Vantage Published Updated Wed, February 8 11:38
Dollar rally stalls as Powell appears less hawkish

Headlines

* Fed Chair warns of even higher rates if jobs data stays strong

* China 2023 growth forecast revised up to 5% by Fitch Ratings

* USD pulls back from one-month peak as Powell sticks to usual Fed playbook

* Asian shares rise after Wall Street finished a choppy session higher

FX: USD was little changed but eventually closed lower. The index traded within the 103-103.96 range. It remains just below the 50-day SMA at 103.52 this morning. Treasury yields edged higher. The benchmark 10-year yield currently trades above 3.65%. The 50-day SMA acts as initial support at 3.57%.

EUR dipped to 1.0669 before printing a doji candle. We had more hawkish ECB comments yesterday with Schnabel noting that inflation momentum is still elevated. The world’s most popular currency pair tapped the 50-day SMA at 1.0698. It has found a small bid this morning. GBP fell to 1.1960 before also printing a doji and closing above 1.20. The 200-day SMA is at 1.1945. USD/JPY retraced some of its recent losses with Monday’s upside gap filled. Markets await the BoJ Governor choice. AUD bounced strongly after Monday’s fall touched the 50-day SMA at 0.6863. Buyers are now closing in on 0.70.

Stocks: US equities whipsawed on Fed Chair Powell’s commentary. The S&P 500 closed near its highs up 1.29%. The tech-heavy Nasdaq jumped 2.12%. The Dow underperformed, gaining 0.78%. Tech stocks surged as did communication names. Energy stocks were supported by the rally in crude. Microsoft surged over 4% supported by its search engine update for Bing with OpenAI.

Asian stocks have been mixed once more with Wall Street’s bullish momentum unconvincing. The Hang Seng was uncertain with geopolitical risks continuing to hold back risk taking. The Nikkei underperformed, pressured by soft earnings from Softbank and Nintendo.

US equity futures are trading sideways and marginally negative. European futures are positing to a decent open (+1.1%). The cash market closed up 0.1% yesterday.

Gold has stabilised and is up for a third day so far this morning. Bugs were relieved that there was no follow-through selling after Powell’s comments.

Event Takeaway – Powell speech: Less hawkish at the margin, but…

Well, Chair Powell hardly pushed back on what he said last week at the FOMC meeting.

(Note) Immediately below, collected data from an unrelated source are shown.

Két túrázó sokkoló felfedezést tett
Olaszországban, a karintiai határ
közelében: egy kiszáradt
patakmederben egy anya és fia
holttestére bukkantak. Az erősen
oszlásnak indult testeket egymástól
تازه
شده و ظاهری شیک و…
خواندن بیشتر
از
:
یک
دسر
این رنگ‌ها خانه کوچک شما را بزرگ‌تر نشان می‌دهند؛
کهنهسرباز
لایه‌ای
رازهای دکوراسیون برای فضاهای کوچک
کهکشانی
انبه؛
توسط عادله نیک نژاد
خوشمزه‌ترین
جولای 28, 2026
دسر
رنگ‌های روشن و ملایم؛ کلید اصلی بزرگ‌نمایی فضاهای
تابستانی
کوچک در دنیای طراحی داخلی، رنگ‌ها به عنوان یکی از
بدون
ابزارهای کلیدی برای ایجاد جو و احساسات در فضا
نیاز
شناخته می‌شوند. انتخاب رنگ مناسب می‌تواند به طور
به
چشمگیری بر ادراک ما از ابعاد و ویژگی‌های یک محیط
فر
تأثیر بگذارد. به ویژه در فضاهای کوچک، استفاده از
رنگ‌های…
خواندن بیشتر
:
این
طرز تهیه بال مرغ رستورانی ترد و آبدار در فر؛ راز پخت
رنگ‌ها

Indeed, the algos were ready when he mentioned again that the disinflationary process had begun. Stocks went bid and the dollar sold off. But he caveated this by saying we are at the very early stages. He added that if the strong labour market continues, the Fed may need to hike rates more than what is priced in. Markets then reversed.

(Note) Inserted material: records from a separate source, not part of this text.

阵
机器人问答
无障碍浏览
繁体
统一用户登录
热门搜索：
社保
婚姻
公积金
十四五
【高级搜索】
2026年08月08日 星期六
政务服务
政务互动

All in, it’s a tricky time deciphering central bankers and market volatility. Powell gave little new information and isn’t swayed by one NFP headline. Moves are choppy but the risk rally since the start of the year has lost some steam this month. For sure there is an improved growth outlook. But more strong jobs data and lingering inflation pressures could see the “higher for longer” rates theme catch on. Certainly, data is now all important. The next big market mover is Tuesday’s US CPI report.

Chart of the Day – USD/JPY upside move stalls

USD/JPY saw its biggest upside gap since April 2017 on Monday. This came on the reports that a continuity candidate is in line to take over from the uber-dovish Governor Kuroda whose term finishes in April. We may get an nominee announcement to be put to Parliament as early as next week. All those bets on policy normalisation may need to reverse. These followed the December tweak to the BoJ’s YCC trading band.

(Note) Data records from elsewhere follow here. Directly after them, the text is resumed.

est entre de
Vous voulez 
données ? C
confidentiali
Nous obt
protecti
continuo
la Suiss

That said, we’ve seen the strongest wage growth in 25 years this week in Japan. The recent data heap more pressure on the new Governor. Kuroda has long touted earnings growth as the key to reviving sustained inflation in the economy. We are also approaching the wage negotiation season which will be followed closely. USD/JPY has broken out of its descending bear channel .The 50-day SMA capped the upside at 132.36. The 50% mark of the 2022 rally is at 132.70. Support sits at the top of the channel around 129.65.